The Congressional Budget Office scored the deal they ultimately reached at just over $2 trillion and S&P, perhaps feeling locked into its threat, made good on it.

The implication, to borrow from the Vice President, is that $2 trillion worth of deficit spending over ten years is a BFD.

But as Treasury Department officials, including Secretary Tim Geithner, have been angrily pointing out since Friday night, S&P’s original analytical justification for the downgrade included a $2 trillion error, exaggerating U.S. deficits over the same 10 year window.

Geithner himself said, “[t]hey’ve shown a stunning lack of knowledge about basic U.S. fiscal budget math. And I think they drew exactly the wrong conclusion from this budget agreement.”

Most reports have simply alluded to the error without explaining it. But here, according to Treasury officials, is what actually happened.

Start with some background. In boom times, federal spending on discretionary programs often climbs — the government’s flush, people are doing well, and they don’t see the need for Washington to skimp on improving schools, health programs, infrastructure and the like. During lean times, the government often bows to political pressure and institutes austerity measures, reducing the growth in spending on these programs, freezing it, or even cutting them in real terms. That’s why it’s called discretionary spending: it’s up to Congress to decide every year how much of it to do, and what to prioritize.

There’s thus no clear way to project what future Congresses will choose to do, and therefore how much the government is likely to spend on this part of the budget for the next 10 years. Some analyses peg expected growth of discretionary spending to GDP growth, but that’s a pretty high target in times like these, when, for instance, President Obama had already vowed to freeze discretionary spending for the next few years.

CBO took into account our austere circumstances and concluded a more realistic growth measure over the next decade is inflation. Relative to that projected growth, the debt deal, which locks in discretionary spending cuts, and then institutes near-term caps, saves $2.1 trillion. About $1 trillion of that comes from expected discretionary savings, and the rest will come from a Congressional deficit committee tasked with making up the difference, largely on the tax and entitlement side.

Enter S&P, which took CBO’s conclusion — $2.1 trillion — and, according to Treasury, applied it, uncorrected, to the completely different, aforementioned baseline, assuming spending typically grows with GDP. Of course, if in absence of the debt limit deal, Congress would have increased discretionary spending at such a high rate, then the deal itself would actually cut vastly more than $2.1 trillion.
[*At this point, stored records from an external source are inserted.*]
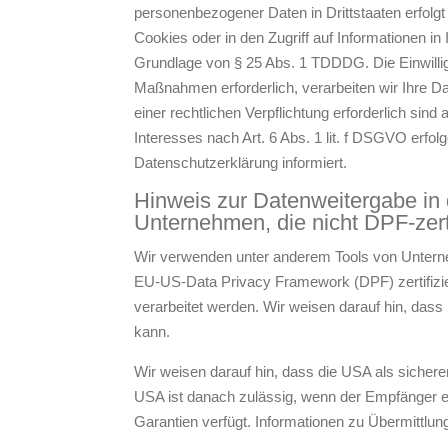
personenbezogener Daten in Drittstaaten erfolg
Cookies oder in den Zugriff auf Informationen in 
Grundlage von § 25 Abs. 1 TDDDG. Die Einwilligu
Maßnahmen erforderlich, verarbeiten wir Ihre Da
einer rechtlichen Verpflichtung erforderlich sin
Interesses nach Art. 6 Abs. 1 lit. f DSGVO erfol
Datenschutzerklärung informiert.
Hinweis zur Datenweitergabe in 
Unternehmen, die nicht DPF-zerti
Wir verwenden unter anderem Tools von Unterneh
EU-US-Data Privacy Framework (DPF) zertifizier
verarbeitet werden. Wir weisen darauf hin, dass
kann.
Wir weisen darauf hin, dass die USA als sichere
USA ist danach zulässig, wenn der Empfänger e
Garantien verfügt. Informationen zu Übermittlun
S&P didn’t initially take that into account, didn’t recalculate the expected savings, lopped $2.1 trillion off the wrong projection, and thus overestimated growth in future deficits by about $2 trillion, and debt as a percentage of GDP by about 8 percent.

Treasury turned S&P’s original and corrected analysis into a graph, to illustrate the magnitude of the error.
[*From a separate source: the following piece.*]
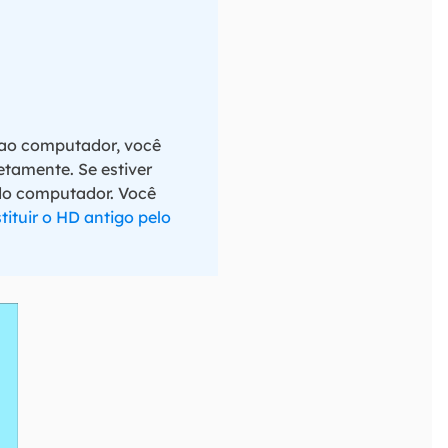
 ao computador, você
etamente. Se estiver
do computador. Você
tituir o HD antigo pelo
S&P officials acknowledged the error, but rejected Treasury’s assessment of its import, and revised their rationale for the downgrade to emphasize Congressional dysfunction, the growth of entitlement costs and GOP reluctance to raise taxes. David Beers, the head of the Standard & Poor’s government debt rating unit, told ABC he has no regrets about the downgrade. But there’s little difference between $2 trillion three weeks ago and $2 trillion now, and S&P hasn’t yet explained why that arbitrary figure was so important in the run up to the deal, but relatively unimportant now.